A rhetorical analysis is a form of essay, an academic paper that breaks the original work into parts and argues how they work together, what effect they have on the reader, etc.
It doesn’t even have to be content in a written form. You might be assigned to conduct a rhetorical analysis on an advertisement, a cartoon, or even a speech.
Don’t Know How to Write It?
A rhetorical analysis is not a simple task – and it can take a lot of time. It just has the main structure of an essay, but the entire principle on which it is based, as well as how you handle the content is far more challenging.
If you don’t know how to approach this, you can get some writing help and inspiration by reading a rhetorical analysis essay example. These are free to use and will show you exactly how to craft this type of assignment.
If you are ready to get started on your analytical essay, you might also benefit from our guide.
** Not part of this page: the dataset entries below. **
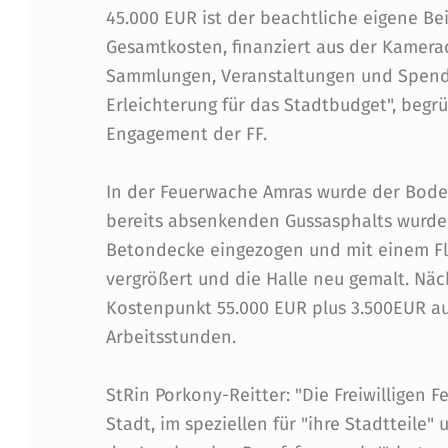
A
45.000 EUR ist der beachtliche eigene Bei
Gesamtkosten, finanziert aus der Kamera
N
Sammlungen, Veranstaltungen und Spende
I
Erleichterung für das Stadtbudget", begr
Engagement der FF.
E
R
In der Feuerwache Amras wurde der Boden
bereits absenkenden Gussasphalts wurde 
U
Betondecke eingezogen und mit einem Fl
N
vergrößert und die Halle neu gemalt. Näch
Kostenpunkt 55.000 EUR plus 3.500EUR a
G
Arbeitsstunden.
V
StRin Porkony-Reitter: "Die Freiwilligen 
O
Stadt, im speziellen für "ihre Stadtteile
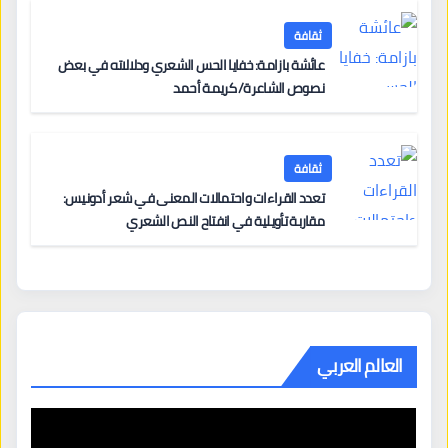
ثقافة
عائشة بازامة: خفايا الحس الشعري ودلالاته في بعض
نصوص الشاعرة/ كريمة أحمد
ثقافة
تعدد القراءات واحتمالات المعنى في شعر أدونيس:
مقاربة تأويلية في انفتاح النص الشعري
العالم العربي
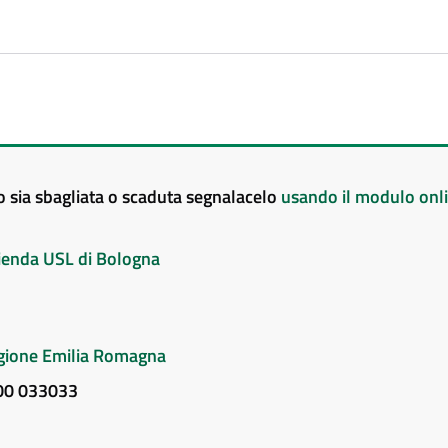
to sia sbagliata o scaduta segnalacelo
usando il modulo onl
Azienda USL di Bologna
Regione Emilia Romagna
800 033033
Follow these steps to write a rhetorical analysis as an expert writer.
Step 1: Look for the Key Elements Used in Rhetoric
A rhetoric analysis is an art of looking at arguments, texts, speeches, and other form of content and discussing how they are designed and what effect they have on the audience.
If you want to write a great analysis, you need to analyze these key elements in your writing:
Appeals refer to how the author of the content convinces the audience. There are three forms of appeal in rhetoric according to Aristotle – logos, ethos, and pathos. Logos refers to the use of arguments to persuade. Ethos refers to the author presenting them as an authority in the subject they write in. Pathos attempts to evoke emotions in the audience and includes elements like passionate speaking, vivid imagery, etc.
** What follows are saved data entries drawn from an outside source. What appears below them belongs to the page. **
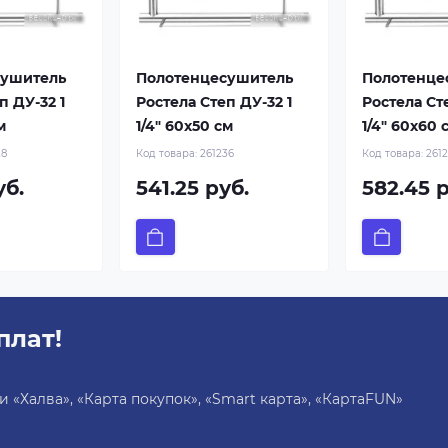
сушитель
Полотенцесушитель
Полотенце
п ДУ-32 1
Ростела Степ ДУ-32 1
Ростела Сте
м
1/4" 60x50 см
1/4" 60x60 
28
Код товара:
261236
Код товара:
261
уб.
541.25 руб.
582.45 р
плат!
«Халва», «Карта покупок», «Smart карта», «КартаFUN»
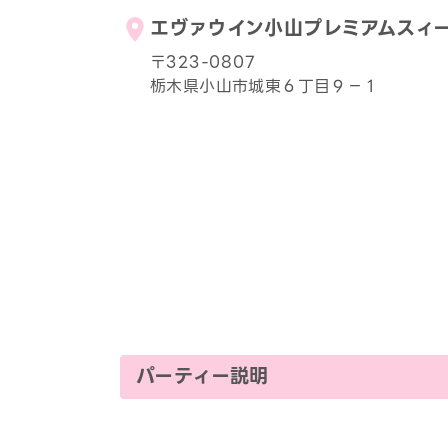
エヴァウイン小山プレミアムスィ
〒323-0807
栃木県小山市城東６丁目９−１
パーティー説明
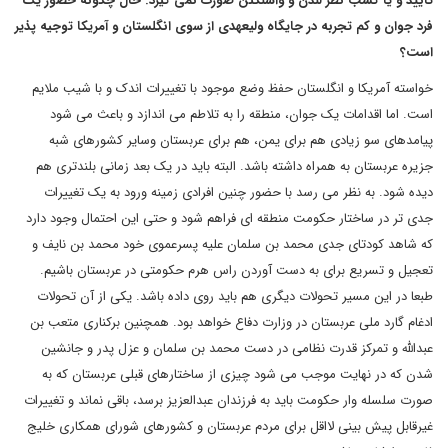
تایید و یا کسب نظر لندن و واشنگتن صورت نمی گیرد. حال چگونه حضور یک
فرد جوان و کم تجربه در جایگاه ولیعهدی از سوی انگلستان و آمریکا توجیه پذیر
است؟
خواسته آمریکا و انگلستان حفظ وضع موجود با تغییرات اندک و با شیب ملایم
است. اما اقدامات یک جوان، منطقه را به تلاطم می اندازد و باعث می شود
پیامدهای سو زیادی هم برای یمن، هم برای عربستان وسایر کشورهای شبه
جزیره عربستان به همراه داشته باشد. البته باید در یک بعد زمانی بلندتری هم
دیده شود. به نظر می رسد با حضور چنین افرادی زمینه ورود به یک تغییرات
جدی تر در ساختار حکومت منطقه ای فراهم شود و حتی این احتمال وجود دارد
که شاهد کودتای جدی محمد بن سلمان علیه پسرعموی خود محمد بن نایف و
تعجیل و تسریع برای به دست آوردن راس هرم حکومتی در عربستان باشیم.
طبعا در این مسیر تحولات دیگری هم باید روی داده باشد. یکی از آن تحولات
ادغام گارد ملی عربستان در وزارت دفاع خواهد بود. همچنین برکناری متعب بن
عبدالله و تمرکز قدرت نظامی در دست محمد بن سلمان و عزل پدر و جانشین
شدن که در نهایت موجب می شود چیزی از ساختارهای قبلی عربستان که به
صورت سلسله وار حکومت باید به فرزندان عبدالعزیز برسد، باقی نماند و تغییرات
غیرقابل پیش بینی لااقل برای مردم عربستان و کشورهای شورای همکاری خلیج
- Claims, warrants and supports
When you look at the piece, you should also search for these three elements. Every argument in a piece needs to be built up with these. It starts with a claim, which is an idea that the author wants to persuade the reader to believe. The second is a support, which is what they use to back up the claims. Finally there’s the warrant, which refers to the assumption or logic that connects a claim with a support.
Step 2: Analyze the Content in Detail
Your paper cannot solely list the elements. You need to analyze everything in the content to write a good rhetorical analysis.
This is the hardest part of this task. You need to analyze the content over and over again, and the different essay styles do not make this easy. If this is more than you can handle, there’s another resource of analytical essay examples and help you can use.
You can get your analytical essay prepared by an expert that will take over the entire task, and once they deliver the content, you can learn how this is done by checking their work.
Generally speaking, analyzing the content starts with asking the right questions. Look for the answers of questions such as:
- What’s the purpose of the content? What did the author want to achieve?
- Do they only use a narrow topic or do they spread their reach to various topics?
- What’s the tone in the writing? Is it formal or informal? Is it authoritative or personal?
- What do you think is the intended audience? Did the writer use some elements to convince, persuade, appeal to their emotions, etc.?
- What kind of evidence can be found in the content?
Step 3: Write the Paper
At this point, you’ve probably spent a solid amount of time gathering notes and information to use in your writing. Put them in front of you, organize them into an outline, and start writing.
This paper has the same structure as any other essay:
- Introduction. Tell the reader what piece of content you’ll be analyzing, provide background information about the piece, and share your thesis statement.
- Body. Divide this into paragraphs that you’ll connect. Each paragraph should be focused on a different element, but they should contribute to the thesis statement and overall argument you have set. In this part of the essay, write down the key elements and discuss them in detail.
- Conclusion. Wrap up the paper by restating your arguments and thesis statement and, if possible, link your analysis with broader concerns.
There you have it – a short guide on how to write a great rhetorical analysis!
Don’t let the number of steps trick you into believing this is very easy. A rhetorical analysis takes time and effort, so make sure to start on time!